Italian development cooperation: Italy’s system at Coopera towards a new paradigm

Breaking down barriers: development cooperation calls for a “paradigm shift”

Giampaolo Silvestri AVSI a Coopera
Date 27.05.2026
Author by Giampaolo Silvestri, AVSI Secretary General

On the occasion of Coopera, the national conference on development cooperation promoted by the Italian Ministry of Foreign Affairs and International Cooperation, currently taking place in Rome, Corriere della Sera publishes an article by Giampaolo Silvestri, Secretary General of AVSI. In the article, Silvestri revisits several key themes for AVSI, above all the need to dismantle outdated boundaries and promote integrated collaboration among different actors, with a view to a more equitable development for all.

A Shared Step Forward

With every crisis that hits us, almost as a defense mechanism, we invoke a “paradigm shift” that might come to save us. We did so in 2008, then again during Covid, once more with the shutdown of USAID, and now amid asymmetric wars that paralyze economies and trigger global alarm.

In the field of cooperation too, we keep calling for this change of pace, as though it could come from somewhere else, while in fact we ourselves are the ones capable of making it happen: we as individuals, starting from our specific responsibilities, and we as a “country system”. A system invited these days to Rome for Coopera: the National Conference on International Development Cooperation, organized by the Italian Ministry of Foreign Affairs, as required by law, as a moment to share field experiences and report back to everyone on what Italy invests in terms of financial resources, human capital, innovation and relationships in what is a strategic asset of our foreign policy.

Different worlds converge at Coopera to document what is increasingly becoming a common effort with high impact, and to show an audience made up of young students, entrepreneurs, technical experts and sector operators how taxpayers’ money is being used — in other words, what Italy is carrying out in developing countries or in emergencies that do not always make the news, although they deeply affect our own future as well.

The much-invoked new paradigm therefore begins with two fundamental elements: a new awareness of the effectiveness of acting together, as a system, and the breaking down of the barriers that still separate worlds which should instead integrate ideas and resources — namely civil society organizations, the private sector, institutions, academia and philanthropic foundations.

The time of exclusive forums, dedicated either to business or to the so-called “social sector,” has long been buried by history, because the reality of development is so pressing in its complexity that it must be addressed together, allowing different forms of knowledge and perspectives to interact.

A clear example of this is the Lobito Corridor, to mention just one among the many corridors worth investing in.

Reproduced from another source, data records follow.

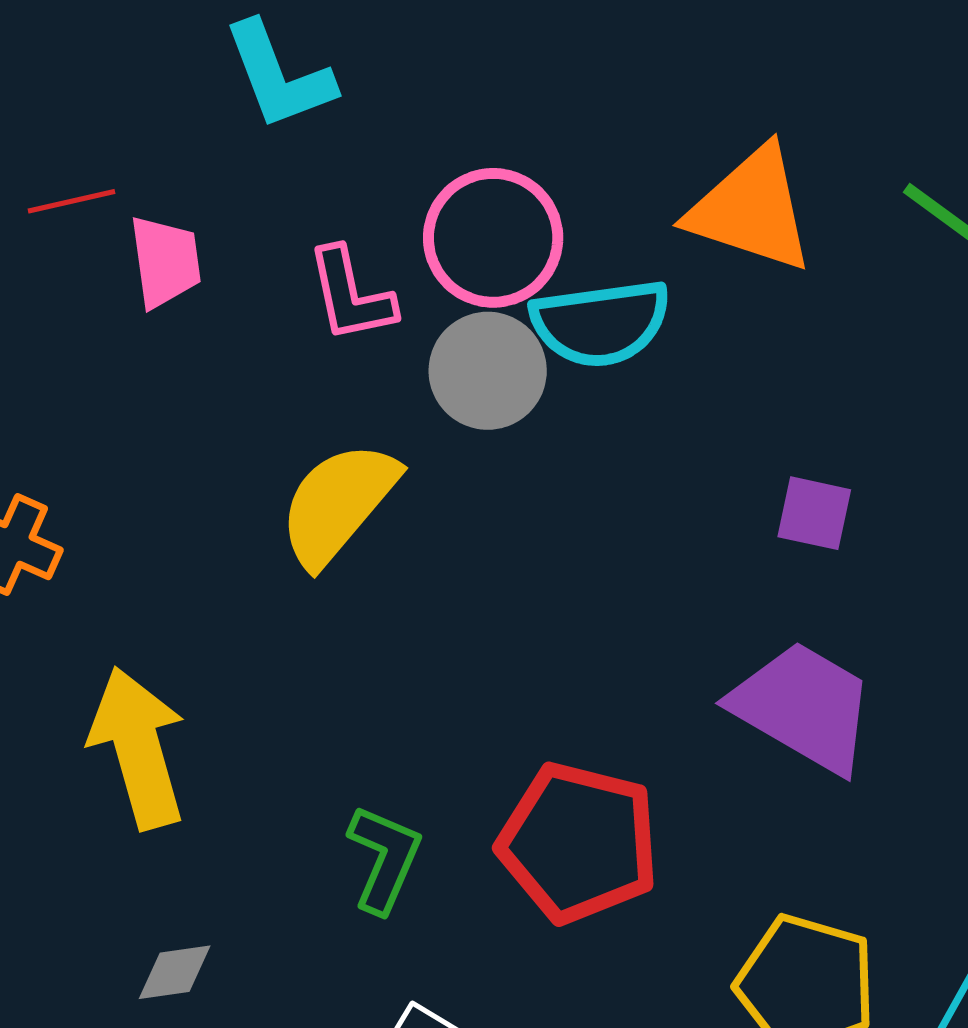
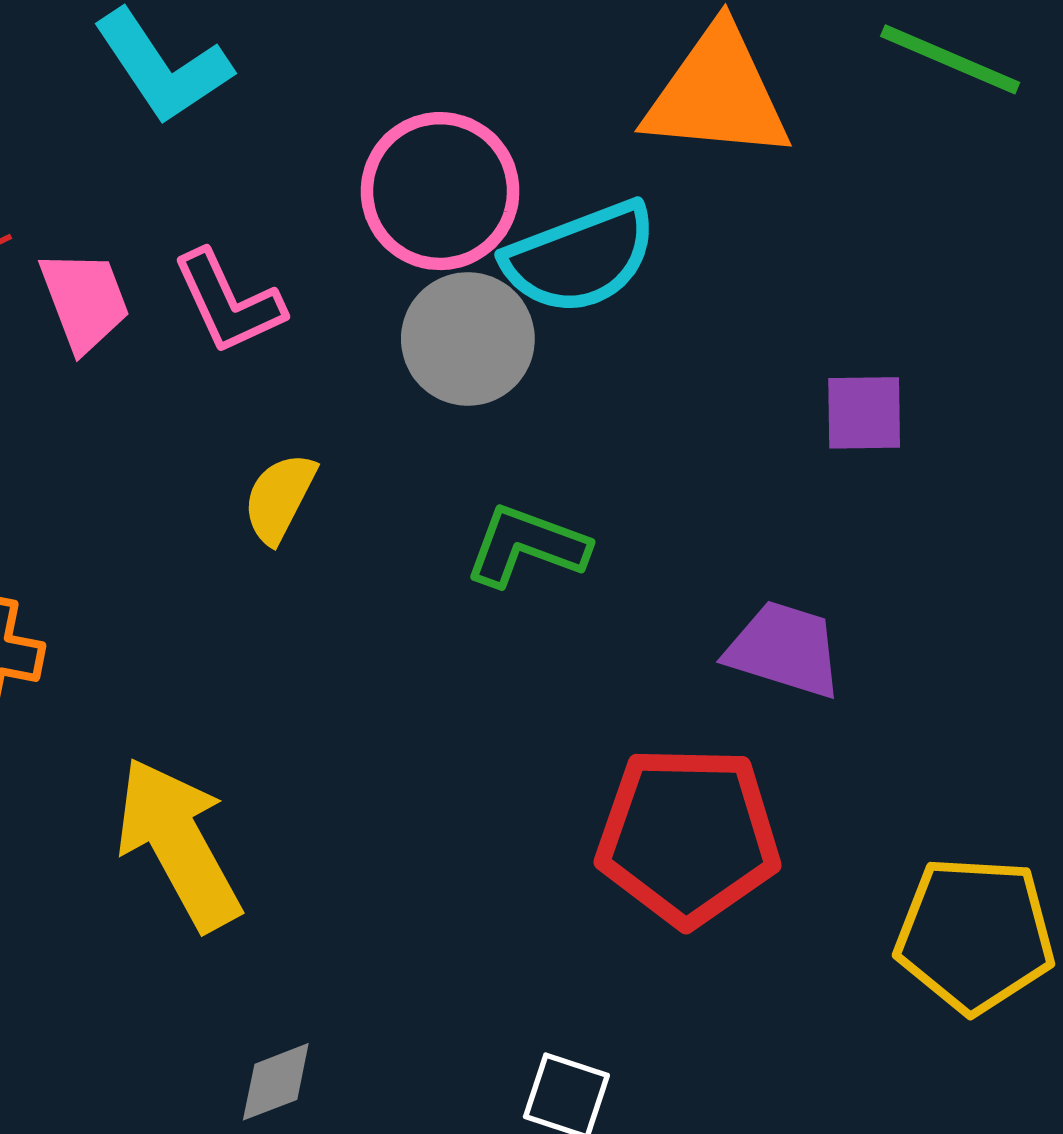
pink L-shape: (351, 295) -> (228, 302), moved
yellow semicircle: (338, 504) -> (279, 498), moved, size x0.6
purple trapezoid: (803, 707) -> (784, 649), moved, size x0.7
green L-shape: (384, 859) -> (527, 546), moved, turned -80

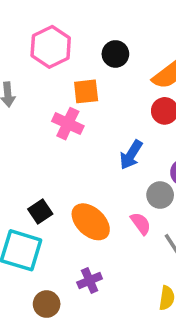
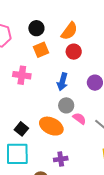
orange square: (86, 91) -> (41, 50), moved
gray circle: (160, 195) -> (66, 105), moved
purple cross: (90, 281) -> (61, 159), turned 32

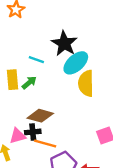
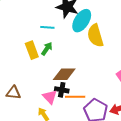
black cross: (33, 132) -> (62, 90), turned 32
pink triangle: (18, 136) -> (50, 97), turned -42

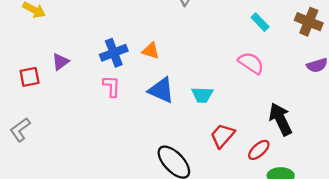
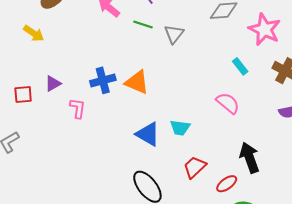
orange triangle: (151, 51) -> (137, 82), size x1.5
pink L-shape: (112, 86) -> (78, 108), moved
blue triangle: (161, 90) -> (148, 134), moved

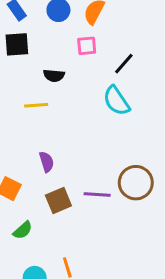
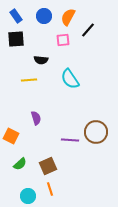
black line: (124, 64) -> (88, 30), moved
cyan semicircle: (116, 101) -> (70, 79), moved
brown square: (58, 200) -> (48, 166), moved

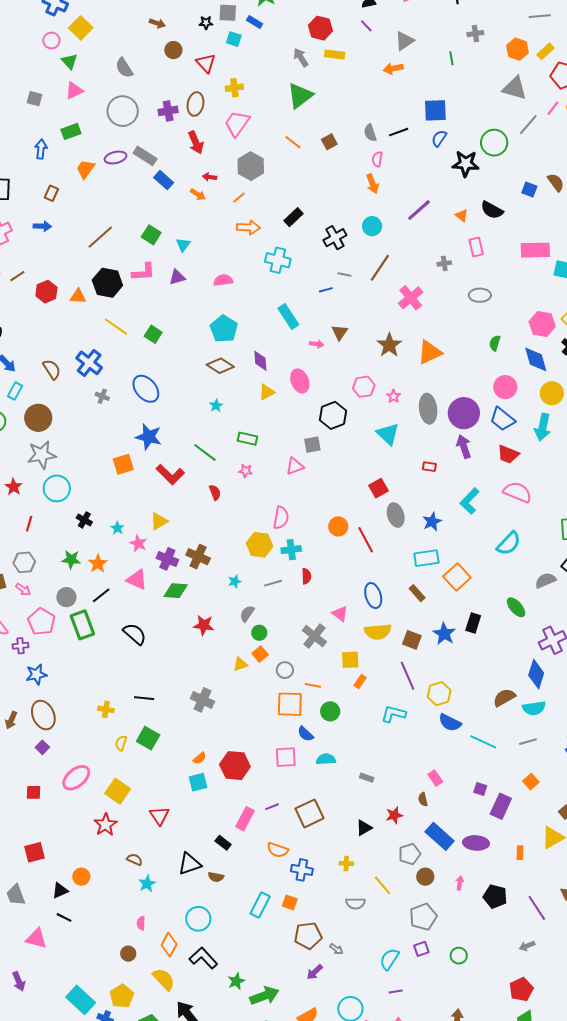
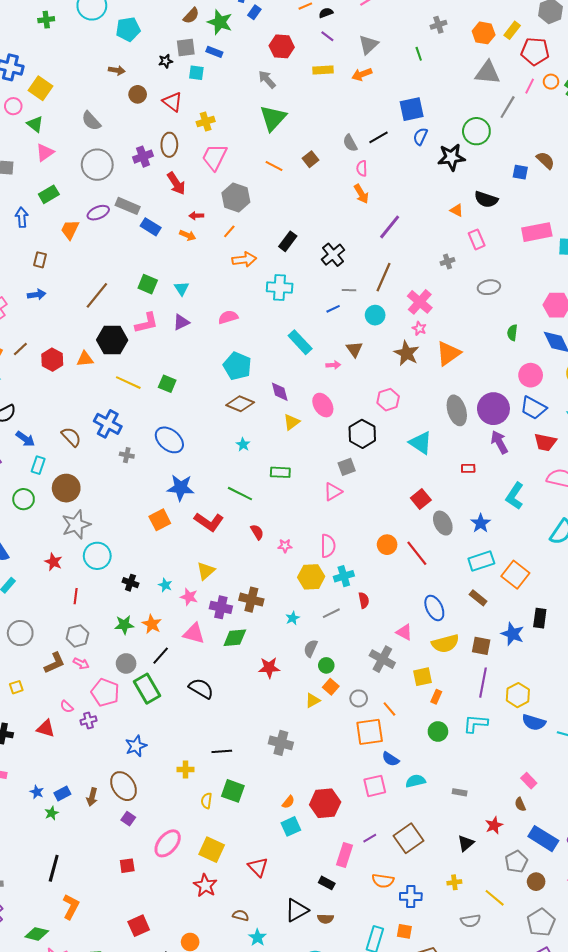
yellow rectangle: (335, 54) -> (323, 70), moved
purple line: (419, 210) -> (390, 227), moved
cyan circle: (372, 226) -> (375, 315), moved
pink star: (394, 396) -> (419, 328), moved
pink star: (246, 471) -> (285, 546), moved
blue star: (36, 674) -> (136, 746), moved
purple line: (407, 676) -> (483, 683), turned 44
orange line: (313, 685) -> (389, 709), turned 49
green circle: (330, 711) -> (438, 731), moved

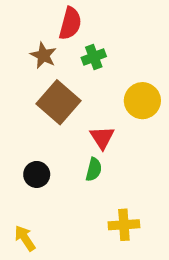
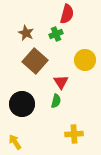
red semicircle: (70, 23) -> (67, 14), moved
black circle: (37, 174) -> (22, 104), size x1.6

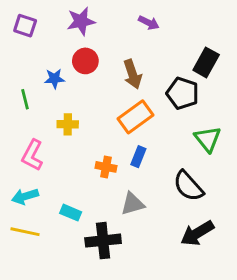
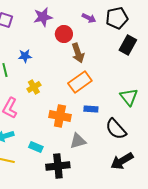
red circle: (85, 61) -> (64, 34), moved
black pentagon: (183, 93) -> (117, 18), moved, turned -30
yellow cross: (68, 124) -> (34, 87), turned -32
blue rectangle: (138, 157) -> (91, 109), moved, turned 72
orange cross: (106, 167) -> (60, 116), size x1.5

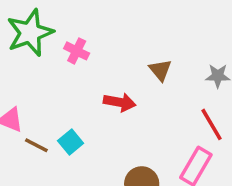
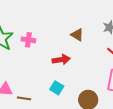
cyan square: (71, 142) -> (57, 88), moved

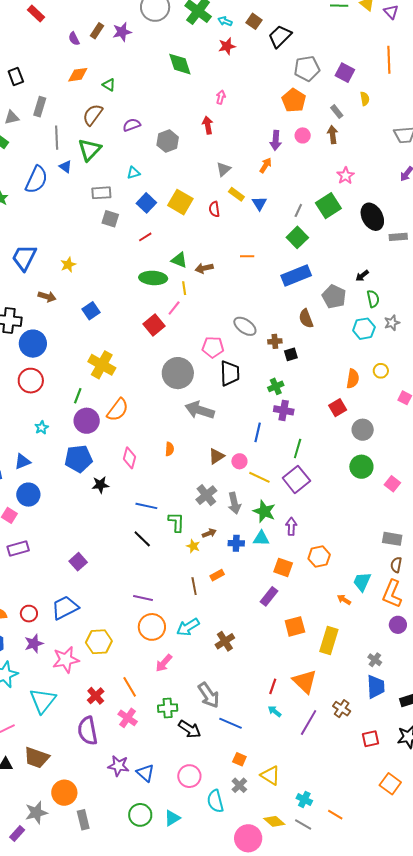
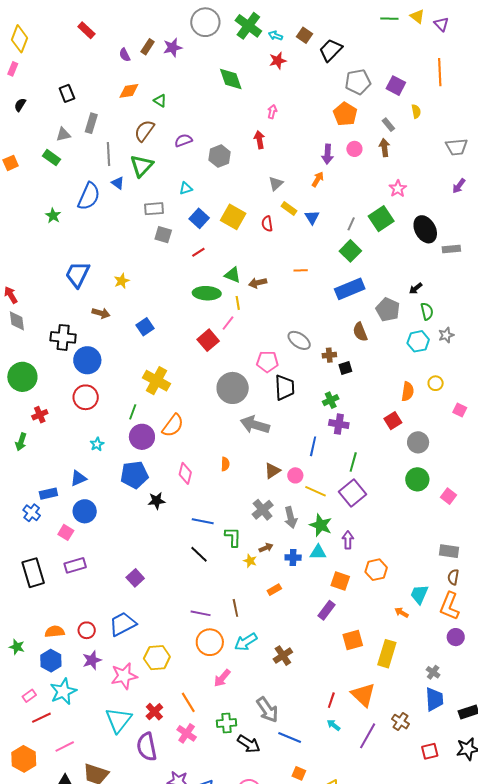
brown line: (194, 586) -> (235, 608), moved
cyan triangle: (43, 701) -> (118, 720), moved

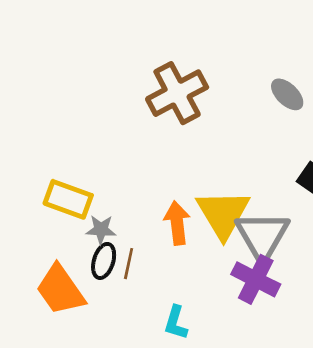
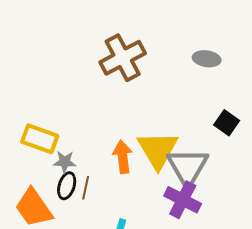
gray ellipse: (287, 94) -> (207, 59), turned -36

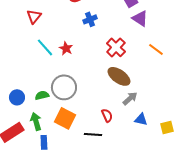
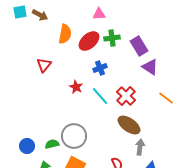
cyan line: (45, 47) -> (100, 96), moved
red star: (66, 48) -> (76, 87), moved
gray arrow: (130, 98) -> (140, 147), turned -42

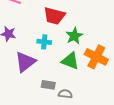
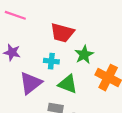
green triangle: (70, 61) -> (68, 84), moved

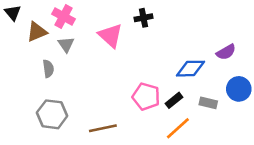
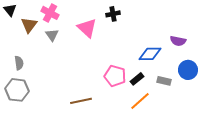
brown triangle: (37, 32) -> (29, 25), turned -30
purple semicircle: (226, 52) -> (178, 41), turned 42
gray semicircle: (48, 69) -> (19, 63), moved
gray hexagon: (52, 114) -> (17, 90), moved

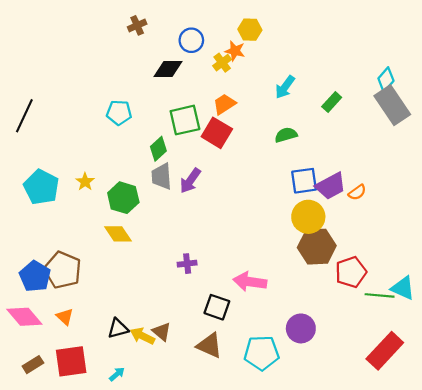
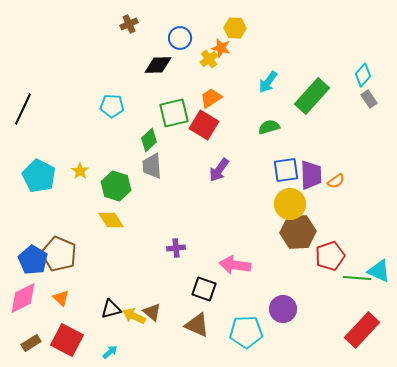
green rectangle: (332, 102) -> (312, 96), size x1.8
gray rectangle: (392, 105) -> (369, 99), size x0.5
purple arrow: (190, 181) -> (219, 170), moved
purple trapezoid: (331, 186) -> (311, 175), turned -64
pink diamond: (24, 317) -> (23, 298), turned -76
red square: (71, 361) -> (67, 340), turned 36

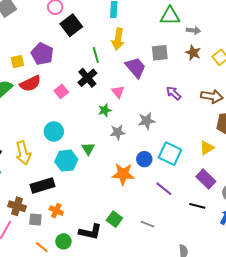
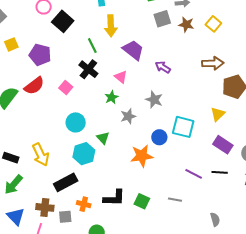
gray square: (160, 53) -> (162, 19), moved
yellow square: (17, 62) -> (11, 44), moved
purple arrow: (174, 93) -> (163, 67), moved
gray star: (147, 121) -> (154, 100), turned -30
cyan circle: (54, 132) -> (76, 122), moved
purple line: (164, 189) -> (194, 174), moved
black L-shape: (90, 232) -> (114, 198), moved

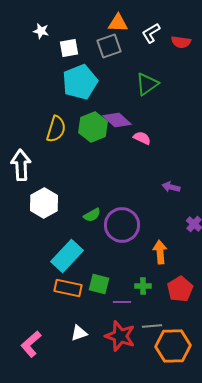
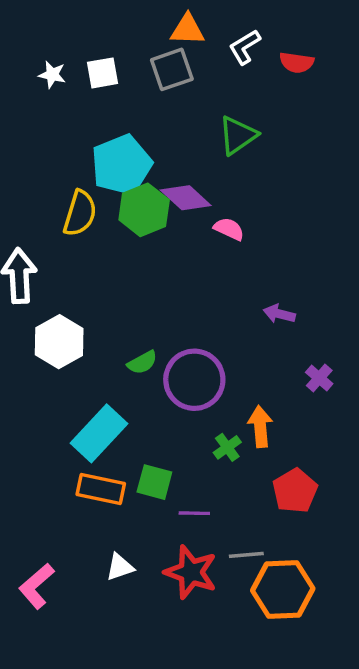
white star: (41, 31) -> (52, 75), moved
cyan pentagon: (80, 82) -> (122, 165), moved
green cross: (143, 286) -> (227, 447), moved, turned -35

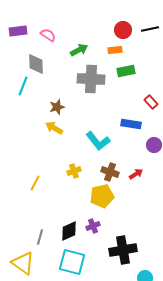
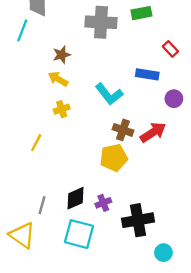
yellow cross: (74, 171) -> (62, 109), moved
red arrow: (136, 174) -> (153, 132), size x1.6
purple cross: (93, 226) -> (103, 203), moved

This railway and logistics network, aimed at connecting the mining region of Central Africa (Zambia and the Democratic Republic of Congo) to the Atlantic Ocean through Angola, is part of the EU Global Gateway strategy and the Mattei Plan. For it to become a reality — that is, to generate fair development — it requires an integrated approach between the companies laying the tracks and the organizations working to protect the needs and rights of the communities affected by the infrastructure, first and foremost in education, healthcare and social cohesion.

Could even a major corporation alone guarantee such development? No. Could civil society organizations alone promote the rights of vulnerable communities? No.

We see this clearly on the ground: from the very moment a development programme begins to take shape, it is necessary to design and plan together. A company cannot do good business in a context where children have no opportunity to attend school or receive healthcare. Nor can it successfully build a railway network without assessing its impact on the environment and on the lives of the

communities living in those territories. It would ultimately bear the enormous costs generated by instability, conflict or environmental disaster.

Because these communities are made up of people whose dignity remains inalienable and must be promoted as an absolute priority.

Development belongs to everyone or to no one at all — we still struggle to understand this, yet reality keeps proving it to us. This is why development calls for that new step forward, which can already be glimpsed at Coopera and must now be taken without hesitation.